=== The task ===
Transcribe the entries below without alteration.

=== Exercise data ===
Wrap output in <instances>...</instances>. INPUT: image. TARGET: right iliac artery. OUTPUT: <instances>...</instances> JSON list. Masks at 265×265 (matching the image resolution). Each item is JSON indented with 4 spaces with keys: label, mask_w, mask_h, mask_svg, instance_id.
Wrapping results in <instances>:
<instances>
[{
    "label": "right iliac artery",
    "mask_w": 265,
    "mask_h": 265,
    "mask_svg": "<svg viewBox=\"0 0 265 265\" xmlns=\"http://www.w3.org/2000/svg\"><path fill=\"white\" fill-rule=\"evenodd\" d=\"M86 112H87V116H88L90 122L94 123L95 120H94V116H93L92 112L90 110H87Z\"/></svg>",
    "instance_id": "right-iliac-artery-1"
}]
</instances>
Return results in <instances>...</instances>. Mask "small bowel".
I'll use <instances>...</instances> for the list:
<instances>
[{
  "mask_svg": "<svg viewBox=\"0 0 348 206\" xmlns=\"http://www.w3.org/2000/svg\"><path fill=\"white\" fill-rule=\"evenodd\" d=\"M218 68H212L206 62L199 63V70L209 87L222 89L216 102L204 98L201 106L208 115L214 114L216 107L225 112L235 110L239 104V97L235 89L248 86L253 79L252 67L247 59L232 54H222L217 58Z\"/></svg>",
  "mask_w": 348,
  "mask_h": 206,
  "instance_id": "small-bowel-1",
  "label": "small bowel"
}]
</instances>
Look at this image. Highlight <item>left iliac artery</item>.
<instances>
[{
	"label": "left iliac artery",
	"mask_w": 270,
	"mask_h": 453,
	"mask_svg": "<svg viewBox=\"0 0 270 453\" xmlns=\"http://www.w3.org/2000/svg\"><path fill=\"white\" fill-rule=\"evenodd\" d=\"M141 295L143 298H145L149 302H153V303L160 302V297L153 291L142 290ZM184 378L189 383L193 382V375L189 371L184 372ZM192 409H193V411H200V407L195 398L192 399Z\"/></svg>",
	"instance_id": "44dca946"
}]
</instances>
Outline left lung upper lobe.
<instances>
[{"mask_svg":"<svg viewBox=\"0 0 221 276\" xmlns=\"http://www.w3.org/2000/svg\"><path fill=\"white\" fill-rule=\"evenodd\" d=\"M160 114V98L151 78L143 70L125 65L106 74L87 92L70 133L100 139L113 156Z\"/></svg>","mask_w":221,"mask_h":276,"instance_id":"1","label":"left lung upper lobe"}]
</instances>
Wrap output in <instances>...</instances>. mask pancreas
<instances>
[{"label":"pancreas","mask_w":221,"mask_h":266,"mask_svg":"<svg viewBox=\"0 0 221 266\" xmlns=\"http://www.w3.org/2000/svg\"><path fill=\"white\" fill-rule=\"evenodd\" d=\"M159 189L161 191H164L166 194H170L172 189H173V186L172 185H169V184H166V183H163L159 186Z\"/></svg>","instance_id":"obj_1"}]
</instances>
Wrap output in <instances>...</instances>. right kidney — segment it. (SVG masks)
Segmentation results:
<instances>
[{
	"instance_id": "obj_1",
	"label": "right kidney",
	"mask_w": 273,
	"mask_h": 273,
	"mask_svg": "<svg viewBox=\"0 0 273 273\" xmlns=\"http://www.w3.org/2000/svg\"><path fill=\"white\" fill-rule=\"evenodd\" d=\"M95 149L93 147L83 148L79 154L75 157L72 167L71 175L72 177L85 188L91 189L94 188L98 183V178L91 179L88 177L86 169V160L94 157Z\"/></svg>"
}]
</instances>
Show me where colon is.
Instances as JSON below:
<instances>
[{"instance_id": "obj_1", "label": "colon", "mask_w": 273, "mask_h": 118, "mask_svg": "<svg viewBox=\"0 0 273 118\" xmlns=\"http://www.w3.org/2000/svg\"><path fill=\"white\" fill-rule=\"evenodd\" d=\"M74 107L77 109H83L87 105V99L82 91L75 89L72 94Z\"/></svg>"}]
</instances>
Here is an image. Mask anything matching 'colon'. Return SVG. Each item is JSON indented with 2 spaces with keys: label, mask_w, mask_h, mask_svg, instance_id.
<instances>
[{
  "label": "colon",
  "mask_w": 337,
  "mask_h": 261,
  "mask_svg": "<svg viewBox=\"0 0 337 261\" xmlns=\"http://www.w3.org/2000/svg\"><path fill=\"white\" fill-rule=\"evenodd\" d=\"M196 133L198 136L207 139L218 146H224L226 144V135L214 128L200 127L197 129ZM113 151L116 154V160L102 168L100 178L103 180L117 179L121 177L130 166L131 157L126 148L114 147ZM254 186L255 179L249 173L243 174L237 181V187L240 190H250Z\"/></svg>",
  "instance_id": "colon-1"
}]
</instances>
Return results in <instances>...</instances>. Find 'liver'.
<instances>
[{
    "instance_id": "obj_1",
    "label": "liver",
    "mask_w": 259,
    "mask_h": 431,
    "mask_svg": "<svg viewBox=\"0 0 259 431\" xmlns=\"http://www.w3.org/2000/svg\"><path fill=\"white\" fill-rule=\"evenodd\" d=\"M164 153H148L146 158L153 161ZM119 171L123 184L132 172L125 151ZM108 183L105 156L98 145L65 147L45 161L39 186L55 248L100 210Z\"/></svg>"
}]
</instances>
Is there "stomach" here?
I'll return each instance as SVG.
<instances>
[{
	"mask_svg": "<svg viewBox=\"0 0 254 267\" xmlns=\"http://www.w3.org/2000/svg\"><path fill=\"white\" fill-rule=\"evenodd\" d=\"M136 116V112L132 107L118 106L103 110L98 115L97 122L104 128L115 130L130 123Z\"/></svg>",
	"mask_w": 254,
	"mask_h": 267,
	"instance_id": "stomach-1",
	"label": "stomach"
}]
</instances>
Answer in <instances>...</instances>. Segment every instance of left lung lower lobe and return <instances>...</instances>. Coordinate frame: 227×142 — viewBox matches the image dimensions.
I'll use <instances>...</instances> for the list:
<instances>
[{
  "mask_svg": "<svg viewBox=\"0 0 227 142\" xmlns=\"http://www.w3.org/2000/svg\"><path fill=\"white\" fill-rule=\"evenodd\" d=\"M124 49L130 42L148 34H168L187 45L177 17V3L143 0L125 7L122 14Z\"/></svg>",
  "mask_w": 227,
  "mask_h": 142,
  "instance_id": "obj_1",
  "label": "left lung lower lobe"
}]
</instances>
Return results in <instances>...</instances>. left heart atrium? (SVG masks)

=== Answer space ===
Wrap output in <instances>...</instances>. INPUT: image. TARGET: right iliac artery. OUTPUT: <instances>...</instances> JSON list. Masks at 265×265 (matching the image resolution). Each item is JSON indented with 4 spaces with keys: label, mask_w, mask_h, mask_svg, instance_id.
Wrapping results in <instances>:
<instances>
[{
    "label": "right iliac artery",
    "mask_w": 265,
    "mask_h": 265,
    "mask_svg": "<svg viewBox=\"0 0 265 265\" xmlns=\"http://www.w3.org/2000/svg\"><path fill=\"white\" fill-rule=\"evenodd\" d=\"M86 112H87V116H88L90 122L94 123L95 120H94V116H93L92 112L90 110H87Z\"/></svg>",
    "instance_id": "right-iliac-artery-1"
}]
</instances>
Return results in <instances>...</instances>. Mask "small bowel".
I'll use <instances>...</instances> for the list:
<instances>
[{
  "mask_svg": "<svg viewBox=\"0 0 348 206\" xmlns=\"http://www.w3.org/2000/svg\"><path fill=\"white\" fill-rule=\"evenodd\" d=\"M218 68H212L206 62L199 63V70L209 87L222 89L216 102L204 98L201 106L208 115L214 114L216 107L225 112L235 110L239 104V97L235 89L248 86L253 79L252 67L247 59L232 54H222L217 58Z\"/></svg>",
  "mask_w": 348,
  "mask_h": 206,
  "instance_id": "small-bowel-1",
  "label": "small bowel"
}]
</instances>
Look at this image. Highlight <item>left iliac artery</item>.
<instances>
[{
	"label": "left iliac artery",
	"mask_w": 270,
	"mask_h": 453,
	"mask_svg": "<svg viewBox=\"0 0 270 453\" xmlns=\"http://www.w3.org/2000/svg\"><path fill=\"white\" fill-rule=\"evenodd\" d=\"M141 295L143 298H145L149 302H153V303L160 302V297L153 291L142 290ZM184 378L189 383L193 382V375L189 371L184 372ZM192 409H193V411H200V407L195 398L192 399Z\"/></svg>",
	"instance_id": "44dca946"
}]
</instances>
Outline left lung upper lobe.
<instances>
[{"mask_svg":"<svg viewBox=\"0 0 221 276\" xmlns=\"http://www.w3.org/2000/svg\"><path fill=\"white\" fill-rule=\"evenodd\" d=\"M160 114V98L151 78L143 70L125 65L106 74L87 92L70 133L100 139L113 156Z\"/></svg>","mask_w":221,"mask_h":276,"instance_id":"1","label":"left lung upper lobe"}]
</instances>
Wrap output in <instances>...</instances>. mask pancreas
<instances>
[{"label":"pancreas","mask_w":221,"mask_h":266,"mask_svg":"<svg viewBox=\"0 0 221 266\" xmlns=\"http://www.w3.org/2000/svg\"><path fill=\"white\" fill-rule=\"evenodd\" d=\"M159 189L161 191H164L166 194H170L172 189H173V186L172 185H169V184H166V183H163L159 186Z\"/></svg>","instance_id":"obj_1"}]
</instances>
Wrap output in <instances>...</instances>. right kidney — segment it. (SVG masks)
Segmentation results:
<instances>
[{
	"instance_id": "obj_1",
	"label": "right kidney",
	"mask_w": 273,
	"mask_h": 273,
	"mask_svg": "<svg viewBox=\"0 0 273 273\" xmlns=\"http://www.w3.org/2000/svg\"><path fill=\"white\" fill-rule=\"evenodd\" d=\"M95 149L93 147L83 148L79 154L75 157L72 167L71 175L72 177L85 188L91 189L94 188L98 183V178L91 179L88 177L86 169V160L94 157Z\"/></svg>"
}]
</instances>
Show me where colon is.
Instances as JSON below:
<instances>
[{"instance_id": "obj_1", "label": "colon", "mask_w": 273, "mask_h": 118, "mask_svg": "<svg viewBox=\"0 0 273 118\" xmlns=\"http://www.w3.org/2000/svg\"><path fill=\"white\" fill-rule=\"evenodd\" d=\"M74 107L77 109H83L87 105V99L82 91L75 89L72 94Z\"/></svg>"}]
</instances>
Here is an image. Mask anything matching 'colon'. Return SVG. Each item is JSON indented with 2 spaces with keys: label, mask_w, mask_h, mask_svg, instance_id.
<instances>
[{
  "label": "colon",
  "mask_w": 337,
  "mask_h": 261,
  "mask_svg": "<svg viewBox=\"0 0 337 261\" xmlns=\"http://www.w3.org/2000/svg\"><path fill=\"white\" fill-rule=\"evenodd\" d=\"M196 133L198 136L207 139L218 146H224L226 144V135L214 128L200 127L197 129ZM113 151L116 154V160L102 168L100 178L103 180L117 179L121 177L130 166L131 157L126 148L114 147ZM254 186L255 179L249 173L243 174L237 181V187L240 190H250Z\"/></svg>",
  "instance_id": "colon-1"
}]
</instances>
Return results in <instances>...</instances>. Find 'liver'.
<instances>
[{
    "instance_id": "obj_1",
    "label": "liver",
    "mask_w": 259,
    "mask_h": 431,
    "mask_svg": "<svg viewBox=\"0 0 259 431\" xmlns=\"http://www.w3.org/2000/svg\"><path fill=\"white\" fill-rule=\"evenodd\" d=\"M164 153H148L146 158L153 161ZM119 171L123 184L132 172L125 151ZM108 183L105 156L98 145L65 147L45 161L39 186L55 248L100 210Z\"/></svg>"
}]
</instances>
Is there "stomach" here?
I'll return each instance as SVG.
<instances>
[{
	"mask_svg": "<svg viewBox=\"0 0 254 267\" xmlns=\"http://www.w3.org/2000/svg\"><path fill=\"white\" fill-rule=\"evenodd\" d=\"M136 116V112L132 107L118 106L103 110L98 115L97 122L104 128L115 130L130 123Z\"/></svg>",
	"mask_w": 254,
	"mask_h": 267,
	"instance_id": "stomach-1",
	"label": "stomach"
}]
</instances>
Answer in <instances>...</instances>. Segment every instance of left lung lower lobe and return <instances>...</instances>. Coordinate frame: 227×142 — viewBox matches the image dimensions.
I'll use <instances>...</instances> for the list:
<instances>
[{
  "mask_svg": "<svg viewBox=\"0 0 227 142\" xmlns=\"http://www.w3.org/2000/svg\"><path fill=\"white\" fill-rule=\"evenodd\" d=\"M124 49L130 42L148 34H168L187 45L177 17V3L143 0L125 7L122 14Z\"/></svg>",
  "mask_w": 227,
  "mask_h": 142,
  "instance_id": "obj_1",
  "label": "left lung lower lobe"
}]
</instances>
Return results in <instances>...</instances>. left heart atrium? (SVG masks)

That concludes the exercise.